Engagement in municipal politics can be a challenge everywhere, not just in Brampton. One city councillor is proposing a plan to help boost involvement, especially from parents.

In the last municipal election, only about 30 per cent of residents actually voted and with most council meetings scheduled during the day, it’s difficult for the majority of residents to attend.

Another setback for some people is that they have no one to watch their kids if they attend a council meeting. Councillor Charmaine Williams (Ward 7/8) hopes to fix that by providing cost-effective child care options during council meetings so parents can attend and participate.

“We need to build bridges to democracy and we need to be encouraging families to participate,” says Williams. “I think it’s important that we as a city break down any barriers that prevent families from participating in all of this — the decisions that we make here in the city.”

Williams, who is herself a mom of 5, says she’s heard from constituents that they want to be more engaged with council. She says the recent cannabis debate is an instance where childcare may have given more residents the opportunity to have their voices heard.

Williams put forward a motion at council to have city staff examine the possibility. Staff estimates that offering childcare during meetings could cost somewhere in the ballpark of $38,000 per year, which works out to about $1,000 per council meeting.

Child care would be offered during council and committee of council meetings and parents would have the option to schedule drop-offs.

Currently, there is no available space at city hall so staff will look at the possibility of partnering with the YMCA on Union Street as one of the options.

The idea has garnered support on council but isn’t without its criticisms. Councillor Gurpreet Dhillon says he doesn’t think it isa sound investment using taxpayers dollars.”

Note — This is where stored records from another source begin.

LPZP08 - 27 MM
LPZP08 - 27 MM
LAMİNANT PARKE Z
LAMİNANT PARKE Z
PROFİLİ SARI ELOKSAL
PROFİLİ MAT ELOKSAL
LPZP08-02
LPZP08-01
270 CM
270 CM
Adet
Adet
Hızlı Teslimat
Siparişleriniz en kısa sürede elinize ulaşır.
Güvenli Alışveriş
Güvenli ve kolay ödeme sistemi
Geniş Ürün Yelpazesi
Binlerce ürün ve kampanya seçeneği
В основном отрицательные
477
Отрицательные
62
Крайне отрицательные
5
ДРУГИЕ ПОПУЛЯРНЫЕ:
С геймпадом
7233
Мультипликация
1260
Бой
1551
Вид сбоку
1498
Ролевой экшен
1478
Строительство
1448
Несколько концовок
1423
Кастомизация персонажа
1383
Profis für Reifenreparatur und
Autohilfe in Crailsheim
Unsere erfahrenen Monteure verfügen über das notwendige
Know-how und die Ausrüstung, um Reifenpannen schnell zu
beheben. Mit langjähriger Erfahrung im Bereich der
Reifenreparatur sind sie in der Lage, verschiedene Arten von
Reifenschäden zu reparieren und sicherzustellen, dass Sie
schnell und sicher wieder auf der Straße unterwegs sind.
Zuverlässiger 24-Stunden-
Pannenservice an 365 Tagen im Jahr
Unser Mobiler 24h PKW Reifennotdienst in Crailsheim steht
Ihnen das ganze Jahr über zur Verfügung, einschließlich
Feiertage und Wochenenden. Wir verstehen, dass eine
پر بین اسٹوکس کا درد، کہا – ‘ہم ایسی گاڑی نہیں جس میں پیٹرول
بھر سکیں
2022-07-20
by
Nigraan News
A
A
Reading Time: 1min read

Dhillon says that since constituents can already communicate with council members through email, phone or traditional mail, he doesn’t see the program as necessary.

In the past, similar programs have been offered through rec centres but haven’t generated enough interest and were eventually cancelled. Williams disagrees and says she believes that if the option is available and if the public knows, they’ll utilize it.

A new report will be brought before council in the next few weeks outlining options.